- Task directions -
Please retype the records below exactly as they appear, leaving out every picture.

[Task data Boundary: Start]

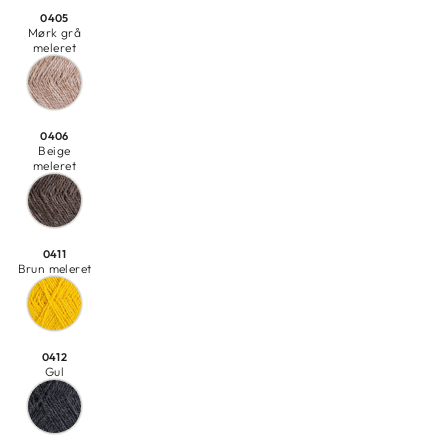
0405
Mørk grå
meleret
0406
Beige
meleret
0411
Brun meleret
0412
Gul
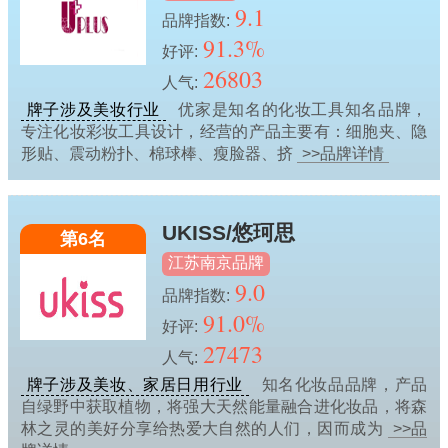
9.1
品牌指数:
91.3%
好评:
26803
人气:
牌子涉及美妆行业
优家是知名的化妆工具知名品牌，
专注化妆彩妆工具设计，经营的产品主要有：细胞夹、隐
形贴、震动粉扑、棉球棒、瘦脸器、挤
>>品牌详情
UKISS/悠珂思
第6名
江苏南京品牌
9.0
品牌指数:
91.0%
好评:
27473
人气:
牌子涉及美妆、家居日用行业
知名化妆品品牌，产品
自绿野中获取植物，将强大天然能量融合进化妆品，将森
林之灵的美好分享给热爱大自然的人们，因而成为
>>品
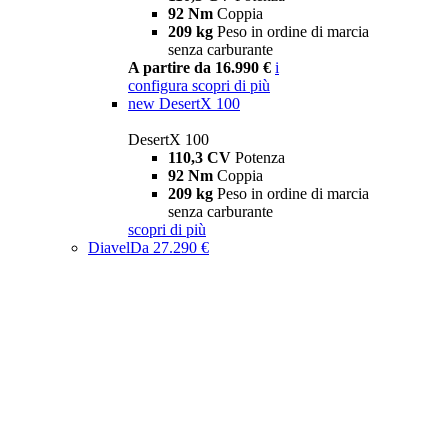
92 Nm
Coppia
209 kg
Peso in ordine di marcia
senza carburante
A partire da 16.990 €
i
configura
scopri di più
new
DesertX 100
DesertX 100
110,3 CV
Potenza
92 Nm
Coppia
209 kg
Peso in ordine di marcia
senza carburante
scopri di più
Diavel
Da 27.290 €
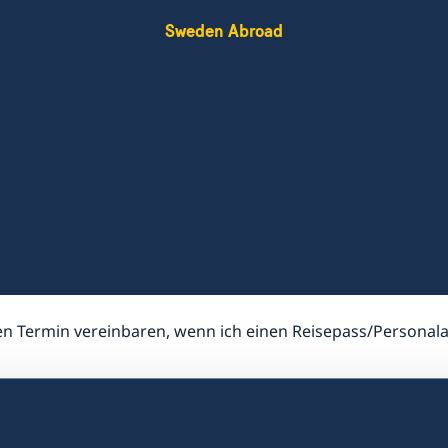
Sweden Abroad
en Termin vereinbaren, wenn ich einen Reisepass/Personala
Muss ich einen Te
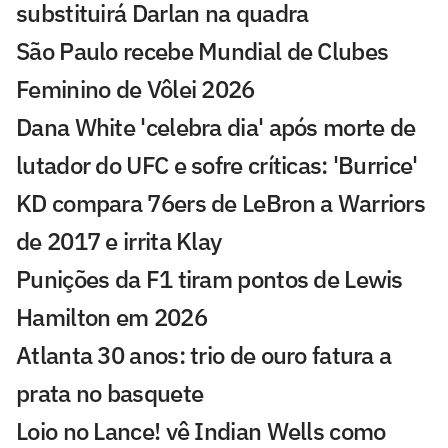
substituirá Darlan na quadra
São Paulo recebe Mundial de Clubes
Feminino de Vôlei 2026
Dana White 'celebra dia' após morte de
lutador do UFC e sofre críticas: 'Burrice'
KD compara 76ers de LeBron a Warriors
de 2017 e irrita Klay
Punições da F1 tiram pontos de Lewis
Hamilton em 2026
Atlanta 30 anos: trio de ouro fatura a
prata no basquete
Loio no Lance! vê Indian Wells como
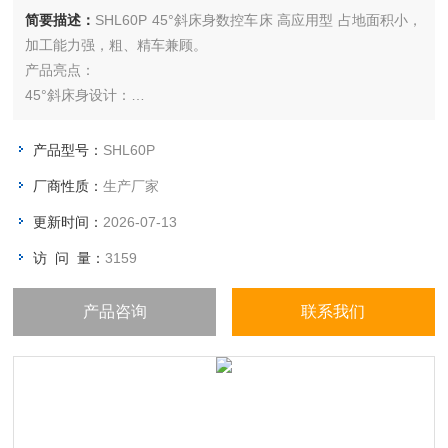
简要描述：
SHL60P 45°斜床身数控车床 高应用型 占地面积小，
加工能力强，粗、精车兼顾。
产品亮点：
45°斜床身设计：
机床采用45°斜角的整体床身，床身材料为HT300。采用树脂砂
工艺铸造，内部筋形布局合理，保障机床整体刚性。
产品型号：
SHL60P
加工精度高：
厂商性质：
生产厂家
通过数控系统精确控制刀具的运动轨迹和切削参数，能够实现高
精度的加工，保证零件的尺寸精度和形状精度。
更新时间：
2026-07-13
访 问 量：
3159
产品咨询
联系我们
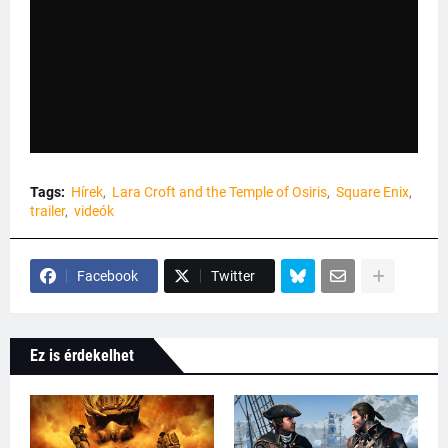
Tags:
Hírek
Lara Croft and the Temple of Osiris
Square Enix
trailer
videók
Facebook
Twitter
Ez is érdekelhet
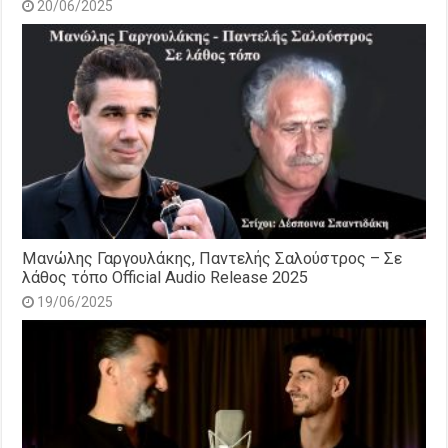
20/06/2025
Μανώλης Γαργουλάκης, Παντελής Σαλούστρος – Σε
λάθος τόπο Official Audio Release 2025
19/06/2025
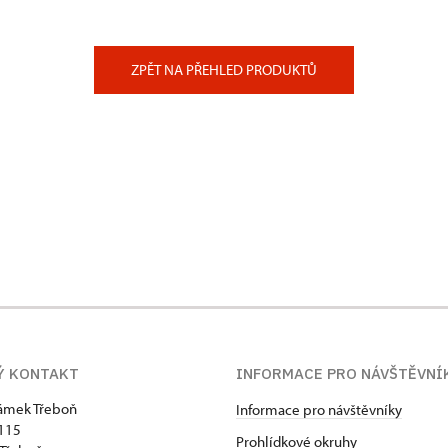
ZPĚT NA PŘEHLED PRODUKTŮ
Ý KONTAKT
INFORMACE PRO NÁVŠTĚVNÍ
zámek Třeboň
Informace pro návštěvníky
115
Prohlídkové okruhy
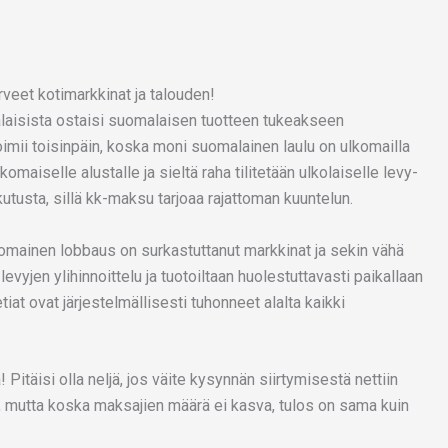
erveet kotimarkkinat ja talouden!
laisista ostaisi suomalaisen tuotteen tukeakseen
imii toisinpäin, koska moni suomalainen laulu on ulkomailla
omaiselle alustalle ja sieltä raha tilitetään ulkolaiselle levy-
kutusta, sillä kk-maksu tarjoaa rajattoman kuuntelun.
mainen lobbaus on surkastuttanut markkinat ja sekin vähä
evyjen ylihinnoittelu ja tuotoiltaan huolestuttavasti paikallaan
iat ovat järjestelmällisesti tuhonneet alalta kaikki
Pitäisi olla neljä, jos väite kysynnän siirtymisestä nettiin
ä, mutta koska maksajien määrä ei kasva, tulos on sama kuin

[Task data Boundary: End]

- Output for this exercise -
0405
Mørk grå
meleret
0406
Beige
meleret
0411
Brun meleret
0412
Gul
9.1
品牌指数:
91.3%
好评:
26803
人气:
牌子涉及美妆行业
优家是知名的化妆工具知名品牌，
专注化妆彩妆工具设计，经营的产品主要有：细胞夹、隐
形贴、震动粉扑、棉球棒、瘦脸器、挤
>>品牌详情
UKISS/悠珂思
第6名
江苏南京品牌
9.0
品牌指数:
91.0%
好评:
27473
人气:
牌子涉及美妆、家居日用行业
知名化妆品品牌，产品
自绿野中获取植物，将强大天然能量融合进化妆品，将森
林之灵的美好分享给热爱大自然的人们，因而成为
>>品
92 Nm
Coppia
209 kg
Peso in ordine di marcia
senza carburante
A partire da 16.990 €
i
configura
scopri di più
new
DesertX 100
DesertX 100
110,3 CV
Potenza
92 Nm
Coppia
209 kg
Peso in ordine di marcia
senza carburante
scopri di più
Diavel
Da 27.290 €
Sweden Abroad
en Termin vereinbaren, wenn ich einen Reisepass/Personala
Muss ich einen Te
substituirá Darlan na quadra
São Paulo recebe Mundial de Clubes
Feminino de Vôlei 2026
Dana White 'celebra dia' após morte de
lutador do UFC e sofre críticas: 'Burrice'
KD compara 76ers de LeBron a Warriors
de 2017 e irrita Klay
Punições da F1 tiram pontos de Lewis
Hamilton em 2026
Atlanta 30 anos: trio de ouro fatura a
prata no basquete
Loio no Lance! vê Indian Wells como
简要描述：
SHL60P 45°斜床身数控车床 高应用型 占地面积小，
加工能力强，粗、精车兼顾。
产品亮点：
45°斜床身设计：
机床采用45°斜角的整体床身，床身材料为HT300。采用树脂砂
工艺铸造，内部筋形布局合理，保障机床整体刚性。
产品型号：
SHL60P
加工精度高：
厂商性质：
生产厂家
通过数控系统精确控制刀具的运动轨迹和切削参数，能够实现高
精度的加工，保证零件的尺寸精度和形状精度。
更新时间：
2026-07-13
访 问 量：
3159
产品咨询
联系我们
Tags:
Hírek
Lara Croft and the Temple of Osiris
Square Enix
trailer
videók
Facebook
Twitter
Ez is érdekelhet
20/06/2025
Μανώλης Γαργουλάκης, Παντελής Σαλούστρος – Σε
λάθος τόπο Official Audio Release 2025
19/06/2025
ZPĚT NA PŘEHLED PRODUKTŮ
Ý KONTAKT
INFORMACE PRO NÁVŠTĚVNÍ
zámek Třeboň
Informace pro návštěvníky
115
Prohlídkové okruhy
erveet kotimarkkinat ja talouden!
laisista ostaisi suomalaisen tuotteen tukeakseen
imii toisinpäin, koska moni suomalainen laulu on ulkomailla
omaiselle alustalle ja sieltä raha tilitetään ulkolaiselle levy-
kutusta, sillä kk-maksu tarjoaa rajattoman kuuntelun.
mainen lobbaus on surkastuttanut markkinat ja sekin vähä
evyjen ylihinnoittelu ja tuotoiltaan huolestuttavasti paikallaan
iat ovat järjestelmällisesti tuhonneet alalta kaikki
Pitäisi olla neljä, jos väite kysynnän siirtymisestä nettiin
ä, mutta koska maksajien määrä ei kasva, tulos on sama kuin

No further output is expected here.